DHEA is a steroid hormone secreted primarily by the adrenal glands and, to a lesser extent, by the testes and ovaries. DHEA and its sulfate, DHEAs, are the most abundant steroid hormones in the human body and can be found in blood, saliva, urine and cerebrospinal fluid (CSF).  DHEA serves as a “buffer” reservoir to be used for the intracellular synthesis of various estrogens and androgens throughout the human body. DHEA production peaks during the second decade of life. Beginning in the early 30s, DHEA levels typically decline by 10% per decade. In addition to the normal decline associated with aging, other possible causes of a decline in DHEA production include inflammation, blood sugar imbalances, as well as long-term stress. Secretion of DHEA is affected by pituitary adrenocorticotropic hormone (ACTH) secretion. In addition to being a precursor for sex hormone formation, DHEA also serves as a cortisol antagonist, maintaining normal inflammatory balance and protection to brain tissues from free radical stress. It is especially important in the hippocampus, where excessive cortisol secretion can affect mood regulation and memory. DHEA has been shown to reverse classic stress-induced physiological responses and support healthy aging. DHEA supplementation is particularly important for those that have been found to be deficient through testing, as well as those that need cortisol to DHEA ratio support.
Elevated cortisol levels can play a major role in normal mood regulation. DHEA counterbalances high levels of cortisol and also brightens mental outlook. DHEA can easily cross the blood-brain barrier, which is crucial for supporting brain function. Supplementation with DHEA has been shown to support mood regulation by increasing levels of β-endorphins, quieting glutamate (N-methyl-D-aspartate) receptors and protecting against the effects of glucocorticoids in the brain. [2,3] In a double-blind, placebo-controlled trial involving 145 subjects, administration of DHEA for 8 weeks was found to have a positive effect in supporting mood regulation in 56% (43 of 77) of subjects who received DHEA versus 31% (21 of 68) of subjects in the placebo group. 

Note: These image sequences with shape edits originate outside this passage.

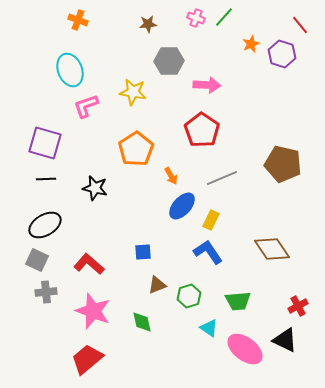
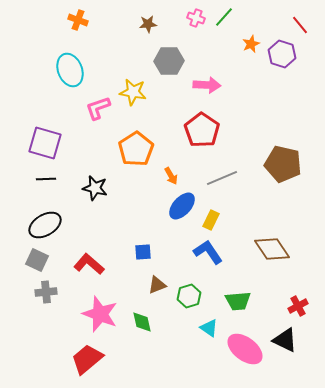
pink L-shape: moved 12 px right, 2 px down
pink star: moved 7 px right, 3 px down
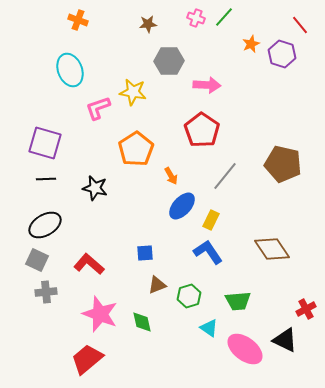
gray line: moved 3 px right, 2 px up; rotated 28 degrees counterclockwise
blue square: moved 2 px right, 1 px down
red cross: moved 8 px right, 3 px down
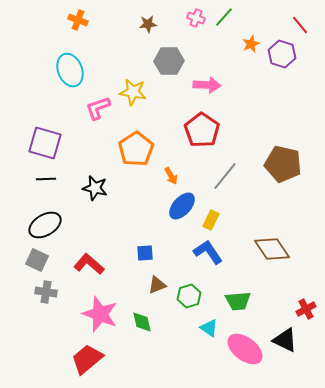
gray cross: rotated 15 degrees clockwise
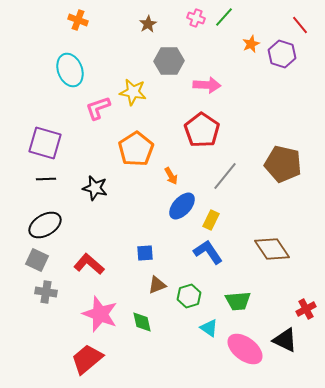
brown star: rotated 24 degrees counterclockwise
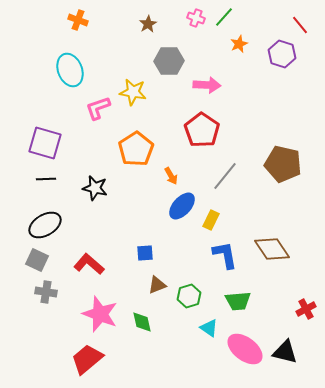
orange star: moved 12 px left
blue L-shape: moved 17 px right, 3 px down; rotated 24 degrees clockwise
black triangle: moved 12 px down; rotated 12 degrees counterclockwise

DHEA has been examined in numerous studies for its role in supporting bone health. In a double-blind, placebo-controlled study using 50mg/day, DHEA supplementation improved bone turnover and decreased osteoclast activity in women older than 70 years.  An additional randomized placebocontrolled trial of 225 healthy women (ages 55 to 85 years) showed that oral dosing of 50 mg/day of DHEA for one year showed positive effects on markers of bone health. Possible theories regarding DHEA’s ability to support bone health include DHEA functioning as a precursor for the formation of estradiol and androgens, which promotes healthy bone formation by increasing levels of insulin-like growth factor. 
DHEA has been shown to maintain normal inflammatory balance by inhibiting the activation of nuclear factor-kβ and the secretion of inflammatory compounds such as IL-6 and IL-2. Maintaining normal inflammatory balance has been shown to be crucial in patients with gastrointestinal (GI) challenges. In a study involving 20 patients with GI challenges given 200 mg/day of DHEA for 56 days, 12 of 20 patients demonstrated a significant improvement in well-being, specifically related to inflammatory pathways that affect GI health. 

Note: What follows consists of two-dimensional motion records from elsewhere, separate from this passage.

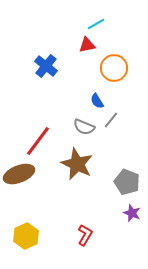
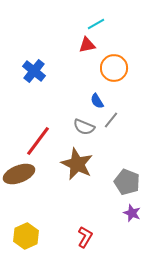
blue cross: moved 12 px left, 5 px down
red L-shape: moved 2 px down
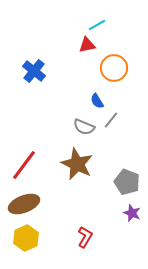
cyan line: moved 1 px right, 1 px down
red line: moved 14 px left, 24 px down
brown ellipse: moved 5 px right, 30 px down
yellow hexagon: moved 2 px down
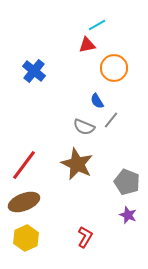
brown ellipse: moved 2 px up
purple star: moved 4 px left, 2 px down
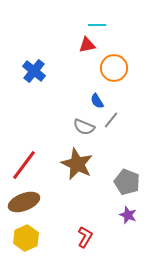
cyan line: rotated 30 degrees clockwise
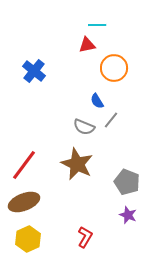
yellow hexagon: moved 2 px right, 1 px down
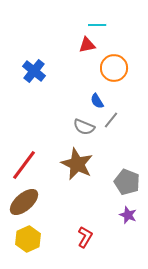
brown ellipse: rotated 20 degrees counterclockwise
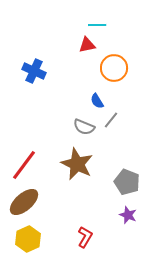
blue cross: rotated 15 degrees counterclockwise
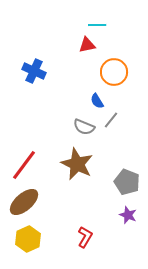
orange circle: moved 4 px down
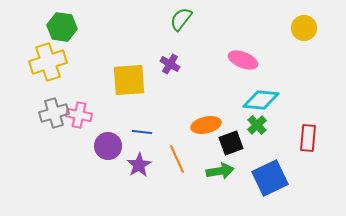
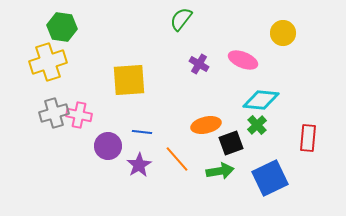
yellow circle: moved 21 px left, 5 px down
purple cross: moved 29 px right
orange line: rotated 16 degrees counterclockwise
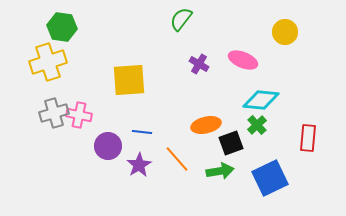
yellow circle: moved 2 px right, 1 px up
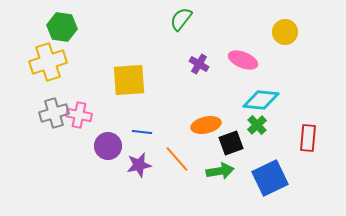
purple star: rotated 20 degrees clockwise
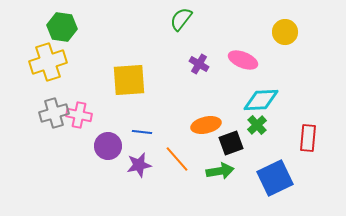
cyan diamond: rotated 9 degrees counterclockwise
blue square: moved 5 px right
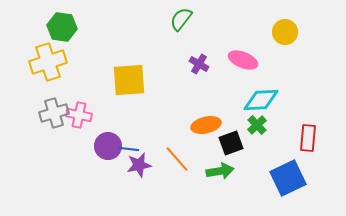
blue line: moved 13 px left, 17 px down
blue square: moved 13 px right
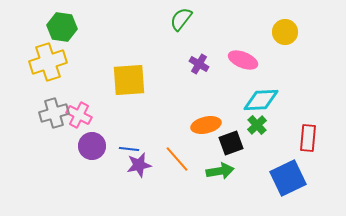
pink cross: rotated 15 degrees clockwise
purple circle: moved 16 px left
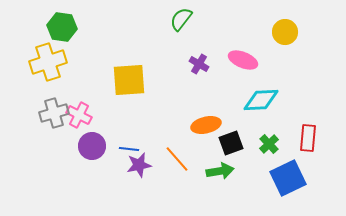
green cross: moved 12 px right, 19 px down
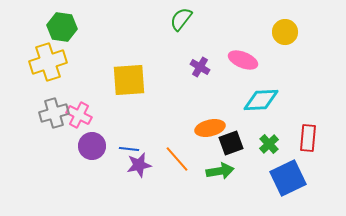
purple cross: moved 1 px right, 3 px down
orange ellipse: moved 4 px right, 3 px down
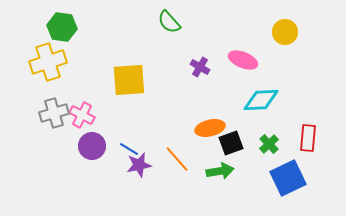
green semicircle: moved 12 px left, 3 px down; rotated 80 degrees counterclockwise
pink cross: moved 3 px right
blue line: rotated 24 degrees clockwise
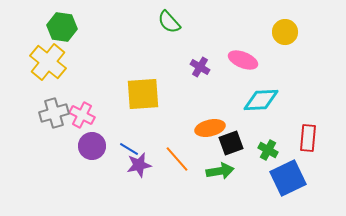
yellow cross: rotated 33 degrees counterclockwise
yellow square: moved 14 px right, 14 px down
green cross: moved 1 px left, 6 px down; rotated 18 degrees counterclockwise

Research has indicated that DHEA naturally supports healthy aging. In a study of 75 healthy subjects, aged 90 to 106 years, a correlation between DHEA levels and well- being was examined. It was found that in elderly men, those with the highest DHEA levels had the highest level of functioning.  An additional study examined 280 healthy individuals ages 60 to 79 years. In this study, it found that oral doses of 50 mg of DHEA per day supported bone health and libido. DHEA supplementation also improved skin health, in the areas of hydration, epidermal thickness and pigmentation, particularly in female participants over 70 years of age. 

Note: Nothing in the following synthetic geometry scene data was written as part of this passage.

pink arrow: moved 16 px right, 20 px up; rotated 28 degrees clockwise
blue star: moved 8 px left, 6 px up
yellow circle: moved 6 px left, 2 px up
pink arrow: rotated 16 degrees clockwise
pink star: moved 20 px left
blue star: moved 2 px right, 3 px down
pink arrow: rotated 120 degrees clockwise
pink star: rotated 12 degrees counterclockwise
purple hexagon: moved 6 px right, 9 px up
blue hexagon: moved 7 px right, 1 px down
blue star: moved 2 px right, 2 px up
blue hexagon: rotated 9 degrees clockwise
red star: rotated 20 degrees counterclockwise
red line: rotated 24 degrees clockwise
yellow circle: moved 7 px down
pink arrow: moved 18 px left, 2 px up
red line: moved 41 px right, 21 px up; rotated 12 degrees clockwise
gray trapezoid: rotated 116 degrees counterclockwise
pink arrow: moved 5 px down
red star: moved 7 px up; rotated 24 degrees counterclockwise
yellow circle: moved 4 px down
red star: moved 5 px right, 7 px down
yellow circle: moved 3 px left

DHEA is a precursor to estrogen and testosterone. In addition, DHEA may also have physiological actions unrelated to its function as a hormone precursor, as DHEA receptors are also present in human muscle cells. Clinical studies using oral doses of DHEA have demonstrated its ability in maintaining hormonal balance. In a study which included 20 women (ages 50-65 years) receiving 25mg/day for 12 months, DHEA promoted hormonal balance as soon as 3 months of DHEA administration. As indicated by serum concentrations, DHEA helped support healthy levels of testosterone, progesterone, estrone and estradiol.